Voilà qui ne devrait pas arranger les relations déjà extrêmement tendues entre le gouvernement et l’opérateur télécom Free. Alors que ce dernier annonçait pouvoir faire économiser jusqu’à 1000 euros par an à un foyer de trois personnes sur la base de forfaits mobiles 3G illimités, l’Agence France Presse indique qu’elle a obtenu mercredi une copie d’un rapport du ministère de l’Economie et des Finances beaucoup moins optimiste. Selon ce rapport, Bercy ne tablerait que sur une baisse des prix de 7 % en cas d’arrivée sur le marché d’un quatrième opérateur 3G.

Une telle baisse « se traduirait par une gain de 1,224 milliards d’euros par an pour les consommateurs« , note la Direction générale du Trésor et de la politique économique (DGTPE), qui précise qu’elle entraînerait « une perte de surplus de 852 millions d’euros par an« . Une belle formulation pour dire que les opérateurs continueraient à réaliser des bénéfices, mais moins qu’aujourd’hui.

Au final, le solde pour l’économie globale serait positif de 373 millions d’euros chaque année.

Bouygues Télécom avait publiquement mis en doute la capacité de Free à tenir sa promesse, qu’il jugeait démagogique dans la perspective de son concurrent d’obtenir la quatrième licence 3G. Or d’après le rapport, il faudrait que le quatrième opérateur atteigne une part de marché de 12 % en 6 ans pour être rentable, avec une valeur de 721 millions d’euros sur 15 ans.

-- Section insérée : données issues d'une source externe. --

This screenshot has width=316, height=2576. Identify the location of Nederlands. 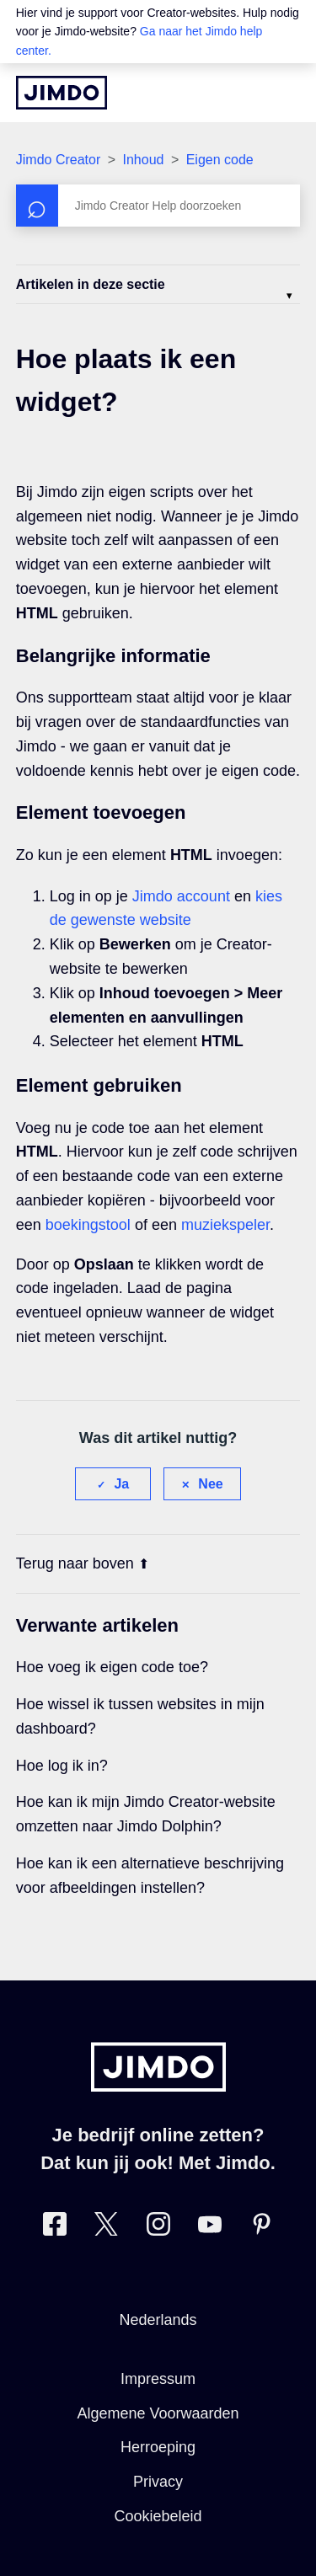
(157, 2319).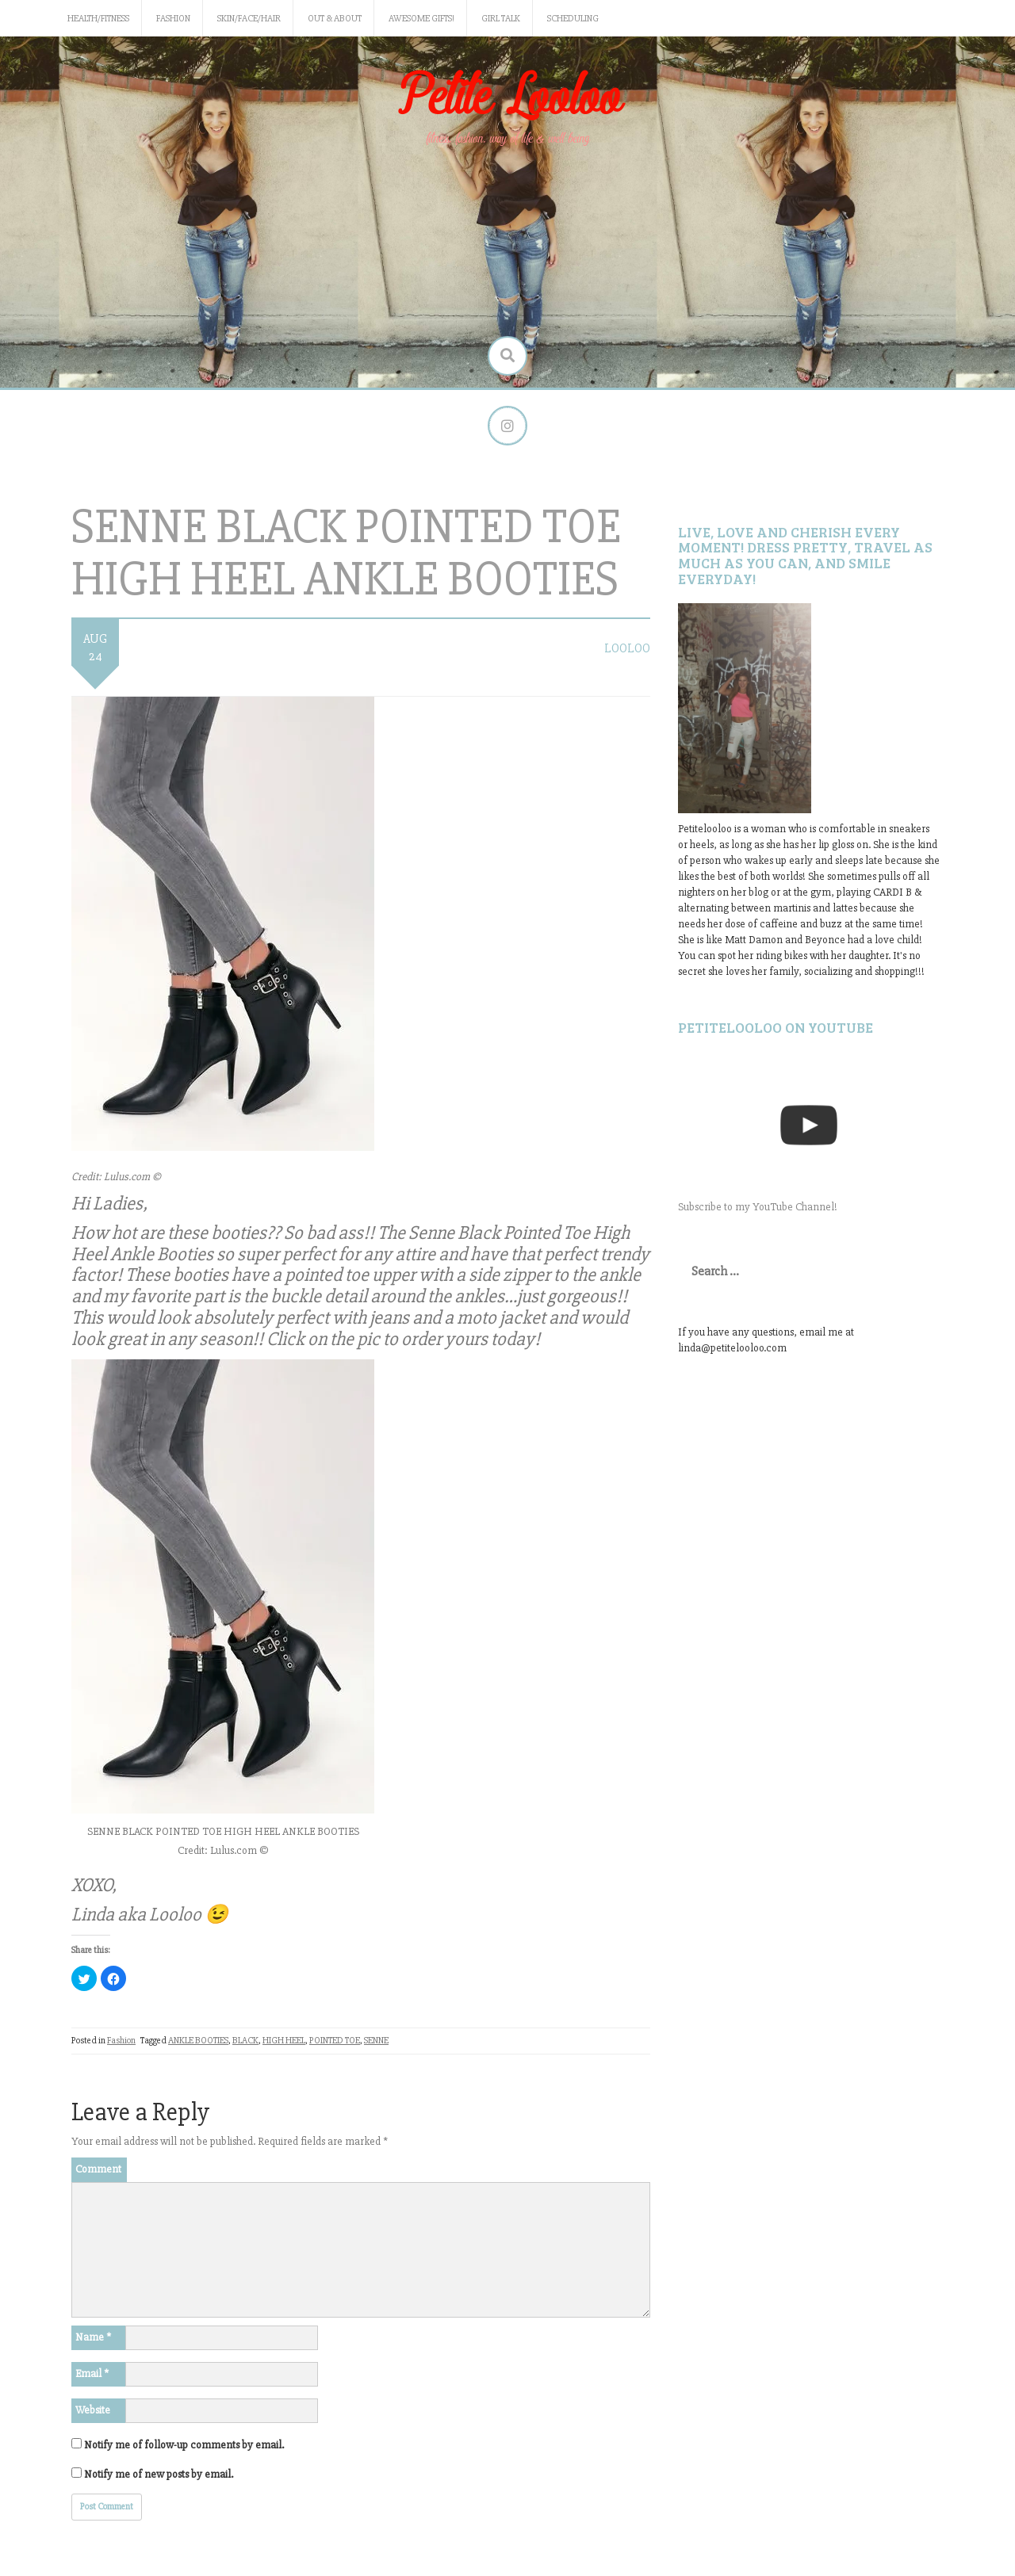 Image resolution: width=1015 pixels, height=2576 pixels. Describe the element at coordinates (757, 1206) in the screenshot. I see `Subscribe to my YouTube Channel!` at that location.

La capacité ou non de Free à proposer des offres réellement compétitives et disruptives sur le marché aura une importance capitale pour le dossier de délivrance de la quatrième licence 3G. C’est en effet un combat politique et de communication qui s’engage entre le gouvernement qui ne semble plus décidé à casser le triopole des opérateurs en place, et Free qui doit donc miser sur la pression populaire pour faire céder l’Elysée et les services du gouvernement.

L’autorité de régulation des télécoms, l’Arcep, doit rendre fin septembre son avis sur le dossier.